In [None]:
import time
import re
from selenium import webdriver
from selenium.webdriver.common.keys import Keys
from bs4 import BeautifulSoup
import pandas as pd

def extract_vehicle_data(start = 1, end = 50, base_url = 'https://www.milanuncios.com/coches-de-segunda-mano/?pagina='):
    '''
    Connects to Milanuncios and extracts a list of predefined features from each vehicle listed.

    Parameters:
        start (int):The first page over which we want to start scrapping.
        end (int):The last page on which we want to stop scrapping.
        base_url (str):The base URL to which we want to connect.

    Returns:
        vehicle_list(list):List of dictionaries containing information about all the vehicles listed within the execution.
    '''
    try:
        assert isinstance(start, int), 'The "start" parameter is not an integer.'
        assert isinstance(end, int), 'The "end" parameter is not an integer.'
        assert isinstance(base_url, str), 'The "base_url" parameter is not a string.'
        assert start > 0, 'The "start" parameter has to be greater than 0.'
        assert start < end, 'The "end" parameter has to be greater than the "start" parameter.'
        assert re.match('https://www\.milanuncios\.com/.+pagina=$', base_url), 'The "base_url" parameter does not match the expected regex.'
    except AssertionError as ae:
        print(ae)
        
    # Create an instance of the Chrome web driver
    browser = webdriver.Chrome()

    vehicle_list = []
    # Iterate over each page until specified in the range function
    for page in range(start, end + 1):
        # Form the real URL appending the string value of the current page over which we're iterating
        browser.get(base_url + str(page))

        # Wait a little for the website to load
        time.sleep(1)

        # If we're on the first page, dismiss the cookies pop-up
        if page == start:
            browser.find_element_by_css_selector('button.sui-AtomButton.sui-AtomButton--primary.sui-AtomButton--solid.sui-AtomButton--center').click()

        # Calculate the height of the website
        total_height = int(browser.execute_script("return document.body.scrollHeight"))

        # Slowly scroll down until you reach the bottom
        for i in range(1, total_height, 50):
            browser.execute_script("window.scrollTo(0, {});".format(i))

        # Capture the DOM elements of our interest
        post_elems = browser.find_elements_by_class_name("ma-AdCard-body")
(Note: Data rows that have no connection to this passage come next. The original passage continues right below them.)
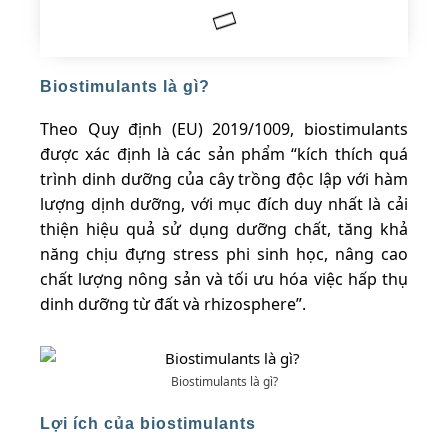
Biostimulants là gì?
Theo Quy định (EU) 2019/1009, biostimulants
được xác định là các sản phẩm “kích thích quá
trình dinh dưỡng của cây trồng độc lập với hàm
lượng dịnh dưỡng, với mục đích duy nhất là cải
thiện hiệu quả sử dụng dưỡng chất, tăng khả
năng chịu đựng stress phi sinh học, nâng cao
chất lượng nông sản và tối ưu hóa việc hấp thụ
dinh dưỡng từ đất và rhizosphere”.
Biostimulants là gì?
Lợi ích của biostimulants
        # Iterate over each of the elements that we're capturing
        for post in post_elems:

            # Sometimes you'll also capture ads. Skip them.
            if 'OFERTA PATROCINADA' in post.find_element_by_xpath('..').text:
                print('Skipping ad...')
                continue

            # Convert the captured data into BS4 format for simplified extractions
            html = post.get_attribute('innerHTML')
            soup = BeautifulSoup(html)

            # Certain features are not listed in an structured format and we cannot access them directly
            tags = [x.text for x in soup.find_all('span', {'class': 'ma-AdTag-label'})]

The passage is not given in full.